**DATA FOR PROCESSING:**
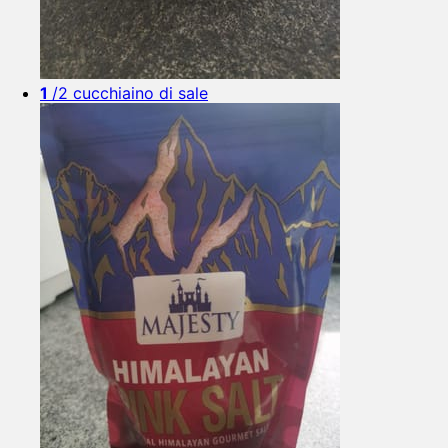
1
/2 cucchiaino di sale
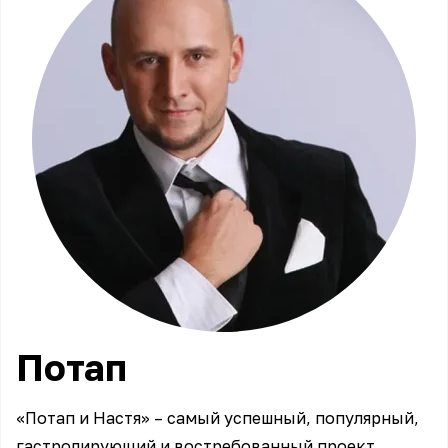
Потап
«Потап и Настя» – самый успешный, популярный,
гастролирующий и востребованный проект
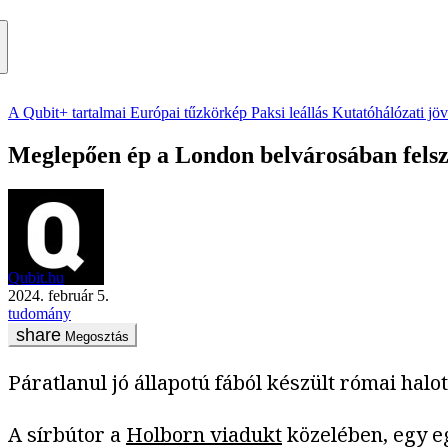
A Qubit+ tartalmai
Európai tűzkörkép
Paksi leállás
Kutatóhálózati jö
Meglepően ép a London belvárosában felszín
Qubit.hu
2024. február 5.
tudomány
Megosztás
Páratlanul jó állapotú fából készült római hal
A sírbútor a
Holborn viadukt
közelében, egy egy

**WHAT THE TASK ASKS:** Retype the lines starting with the one that holds "гастролирующий и востребованный проект" and ending with the last line of the data above, both included; skip the pictures.

**ANSWER SECTION:**
гастролирующий и востребованный проект
A Qubit+ tartalmai
Európai tűzkörkép
Paksi leállás
Kutatóhálózati jö
Meglepően ép a London belvárosában felszín
Qubit.hu
2024. február 5.
tudomány
Megosztás
Páratlanul jó állapotú fából készült római hal
A sírbútor a
Holborn viadukt
közelében, egy egy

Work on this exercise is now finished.